Japan's Shinzo Abe seeks Mongolia's backing over East China Sea islands
Japanese Prime Minister Shinzo Abe has sought support from Mongolia in Tokyo's territorial row with Beijing over disputed East China Sea islands.
Abe arrived in the Mongolian capital on Saturday seeking closer trade and diplomatic ties with the mineral-rich nation, a potentially important strategic partner due to its location on China's northern border and diplomatic ties with North Korea.
"I asked for Mongolian support relating to the Chinese situation, and Mongolia expressed its understanding of the Japanese position," Abe said, referring to the islands that China claims as the Diaoyus and Japan as the Senkakus.
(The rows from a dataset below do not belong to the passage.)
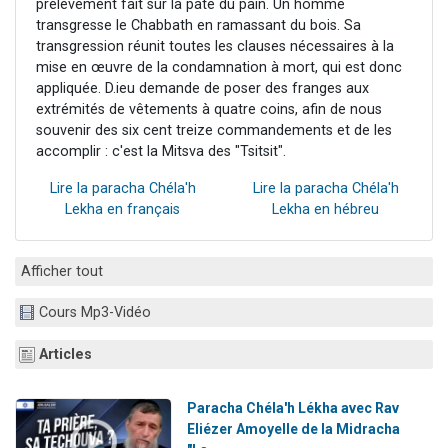
prélèvement fait sur la pâte du pain. Un homme
transgresse le Chabbath en ramassant du bois. Sa
transgression réunit toutes les clauses nécessaires à la
mise en œuvre de la condamnation à mort, qui est donc
appliquée. D.ieu demande de poser des franges aux
extrémités de vêtements à quatre coins, afin de nous
souvenir des six cent treize commandements et de les
accomplir : c'est la Mitsva des "Tsitsit".
Lire la paracha Chéla'h
Lire la paracha Chéla'h
Lekha en français
Lekha en hébreu
Afficher tout
Cours Mp3-Vidéo
Articles
Paracha Chéla'h Lékha avec Rav
Eliézer Amoyelle de la Midracha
"I understand the Mongolian situation regarding this issue," he said after holding talks with Mongolian President Tsakhia Elbegdorj and Prime Minister Norov Altankhuyag. Abe, a hawkish prime minister who has not held summit meetings with Chinese leaders since he took power in December, also said "the door is open for talks" with Beijing.
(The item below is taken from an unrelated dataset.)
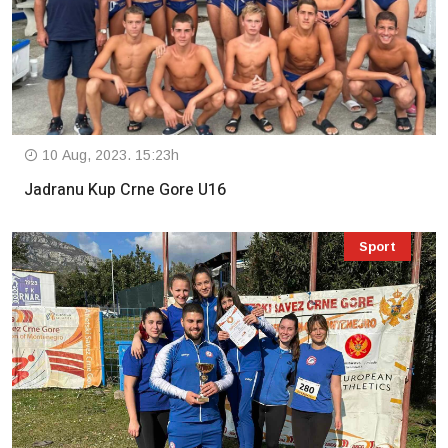
10 Aug, 2023. 15:23h
Jadranu Kup Crne Gore U16
Sport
During his visit, the first by a Japanese prime minister in nearly seven years, Abe is also aiming to develop closer economic links with his host country.
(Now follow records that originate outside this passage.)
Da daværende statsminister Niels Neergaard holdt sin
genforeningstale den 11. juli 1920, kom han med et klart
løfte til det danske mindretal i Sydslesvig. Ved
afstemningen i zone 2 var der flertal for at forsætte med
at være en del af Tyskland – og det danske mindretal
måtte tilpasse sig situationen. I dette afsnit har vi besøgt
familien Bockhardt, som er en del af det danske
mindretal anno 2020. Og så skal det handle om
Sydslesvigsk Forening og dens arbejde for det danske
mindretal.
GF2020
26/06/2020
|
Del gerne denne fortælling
Mongolia has huge mineral deposits at its disposal, and Japan is aiming to secure more fuel resources abroad after its nuclear power plans were affected following the Fukushima nuclear crisis, triggered by an earthquake and tsunami in March 2011.
"As Mongolia is rich in natural resources, Japan's technological co-operation will lead to a win-win for both countries," Abe said, according to Kyodo news agency.
China is Mongolia's leading trade partner and source of foreign investment.